Danielle leaned on her staff and climbed through the tree’s gnarled roots. She followed the twisting path around the trunk.

The trail wandered a few yards beyond the fig tree and ended before a dark moss covered cave. Keely slithered ahead disappearing inside the cave’s foreboding shadows.

Danielle’s stomach fluttered. The entire oasis held an overwhelming sense of wrongness. The cave's sinister feeling magnified that wrongness tenfold. Her instinct screamed for her to run, but she pushed away the physical reaction. She needed answers, and the trail started here. She tapped the magic entrusted her by Lora’s Sphere, and a bright globe of green light radiated from her staff’s head. She took a deep, steadying breath and pushed forward into the darkness.

Bright green light pierced the shadows. Keely stood ten-feet ahead shifted into her natural human form. She stared deeper into the cave’s murk, her face locked-in concentration. “I can’t sense any animal life inside the cave,” she said. “It doesn’t go back very far.” She faced Danielle and released a held breath. “I think we’re alone.”

Danielle nodded. “Did they leave anything behind?”

“There’s some gear and an old campfire near the back,” Keely said.

Danielle’s shoulders eased as some tension faded, but she kept her armor in place as a precaution. “So someone was here.”

Keely nodded. “This way.” Keely tipped her head forward. “Follow me.” She squinted into the shadowy passage ahead. “Can you make that staff of yours any brighter?”

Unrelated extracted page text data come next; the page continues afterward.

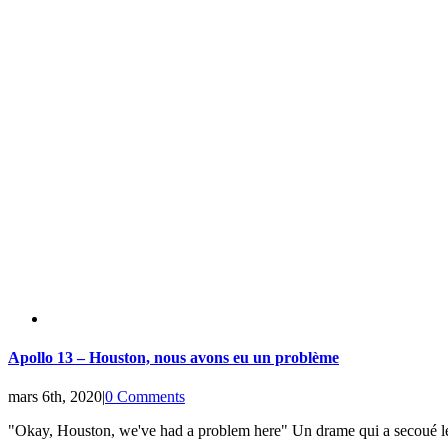
Apollo 13 – Houston, nous avons eu un problème
mars 6th, 2020
|
0 Comments
"Okay, Houston, we've had a problem here" Un drame qui a secoué le mo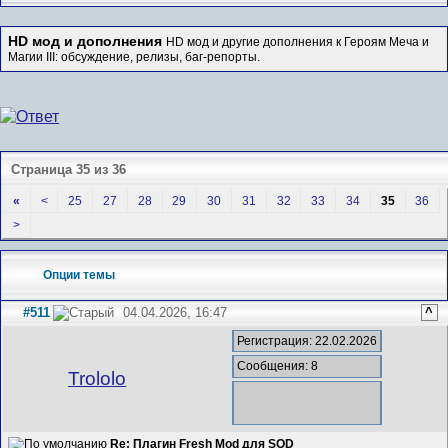
HD мод и дополнения
HD мод и другие дополнения к Героям Меча и
Магии III: обсуждение, релизы, баг-репорты.
Страница 35 из 36
«
<
25
27
28
29
30
31
32
33
34
35
36
>
Опции темы
#511
04.04.2026, 16:47
^
Регистрация: 22.02.2026
Сообщения: 8
Trololo
Re: Плагин Fresh Mod для SOD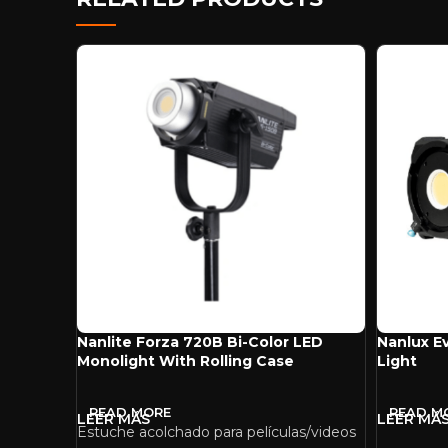
Nanlite Forza 720B Bi-Color LED
Nanlux E
Monolight With Rolling Case
Light
READ MORE
READ M
Estuche acolchado para películas/videos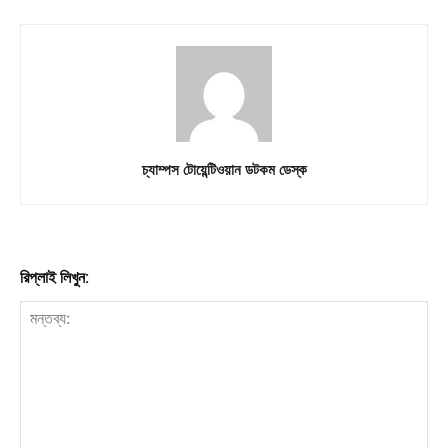
চ্যাম্পস টোয়েন্টিওয়ান ডটকম ডেস্ক
রিপ্লাই লিখুন:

Danielle opened her mind tracking the cave’s nearby fauna. She found moss covering the cave’s walls and held out her hand channeling nature magic. Swirls of yellow and green energy drifted from her palm spreading across the cavern. The light sank in infusing the plants with a torrent of magical energy. The moss responded to Danielle’s magic illuminating the cavern with a soft green hue.